Abstract
Purpose: This study investigated whether genetic counseling and test reporting for the highly penetrant CDKN2A melanoma predisposition gene promoted decreases in sun exposure. Methods: A prospective, nonequivalent control group design compared unaffected participants (N = 128, Mage = 35.24, 52% men) from (1) families known to carry a CDKN2A pathogenic variant, who received counseling about management recommendations and a positive or negative genetic test result and (2) no-test control families known not to carry a CDKN2A pathogenic variant, who received equivalent counseling based on their comparable family history.
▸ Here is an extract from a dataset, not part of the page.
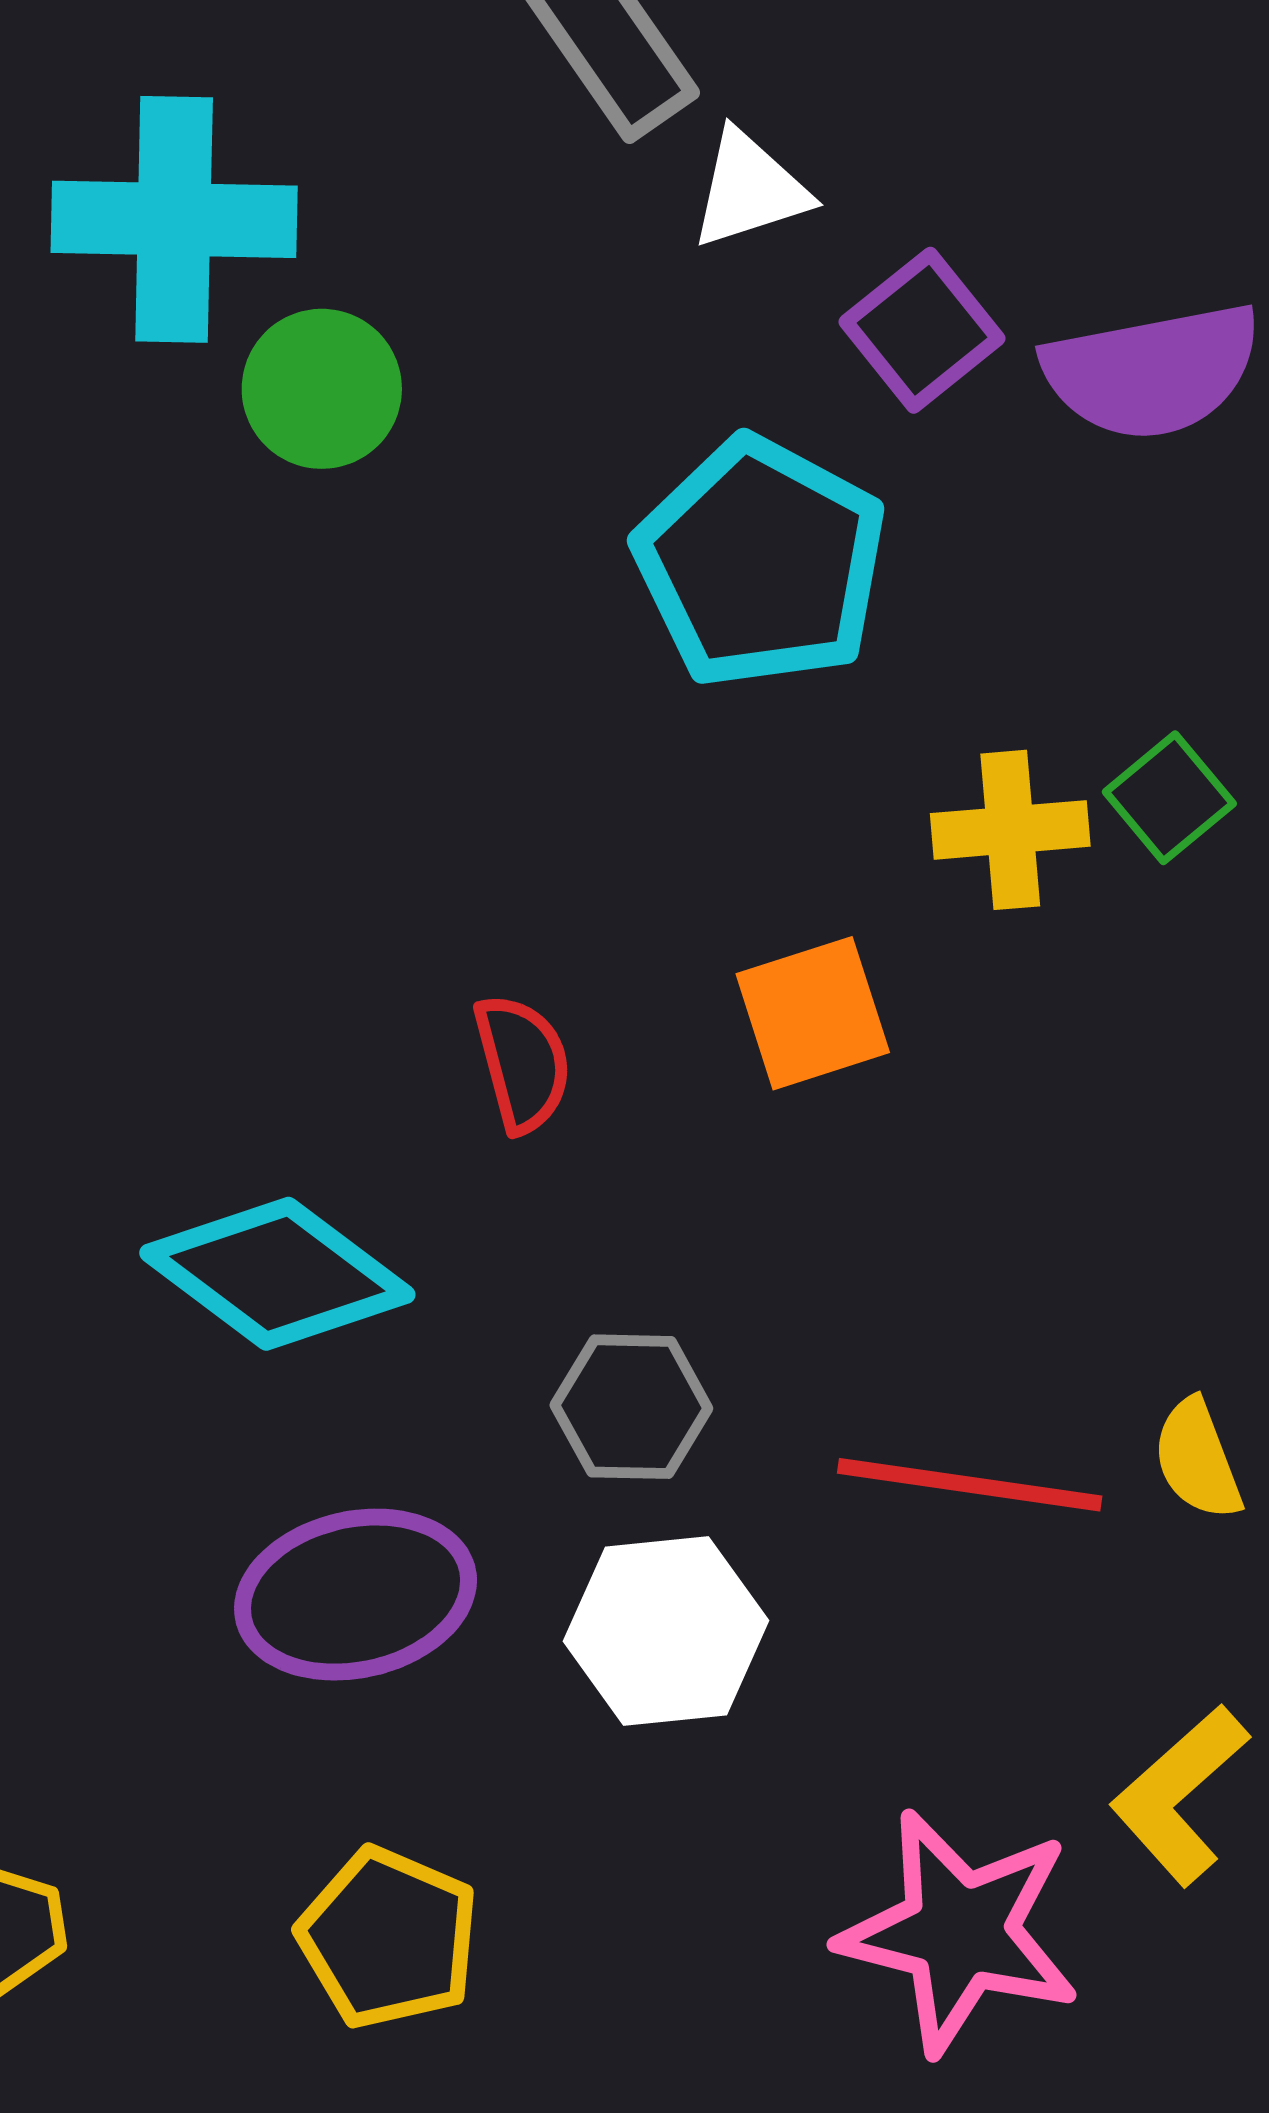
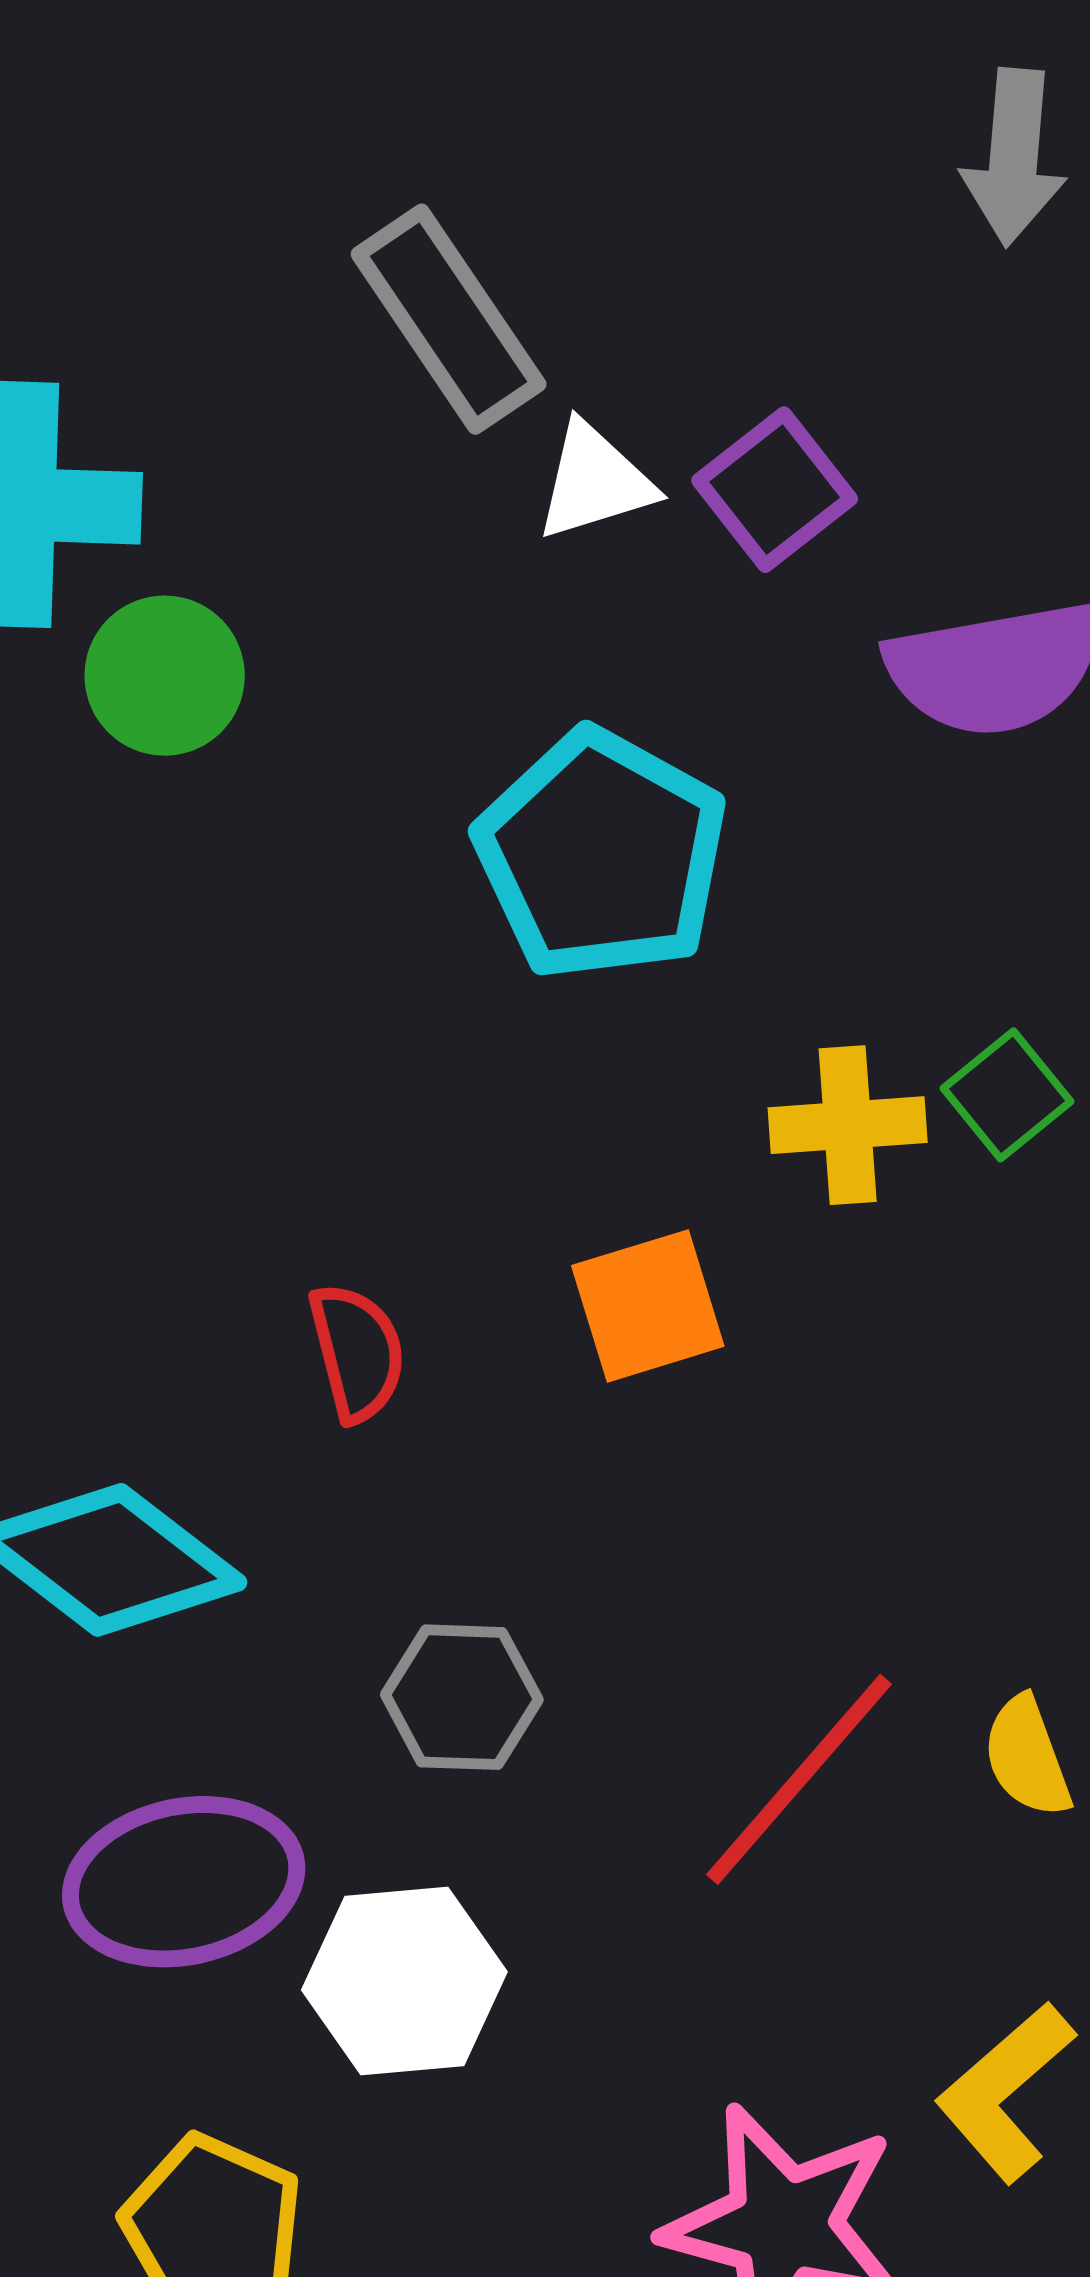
purple square: (922, 330) -> (775, 490), moved
red line: (970, 1485) -> (799, 1779), turned -58
white hexagon: (666, 1631) -> (404, 1981), moved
Changes in daily ultraviolet radiation (UVR) exposure (J/m2), skin pigmentation (melanin index), and sunburns between baseline and one year following counseling were compared among carriers (n = 32), noncarriers (n = 46), and no-test control participants (n = 50). Results: Both carriers and no-test control participants exhibited a decrease one year later in daily UVR dose (B = −0.52, −0.33, p < 0.01). Only carriers exhibited a significant decrease in skin pigmentation at the wrist one year later (B = −0.11, p < 0.001), and both carriers and no-test control participants reported fewer sunburns than noncarriers (p < 0.05). Facial pigmentation did not change for any group. Noncarriers did not change on any measure of UVR exposure. Conclusions: These findings support the clinical utility of disclosing CDKN2A test results and providing risk management education to high-risk individuals.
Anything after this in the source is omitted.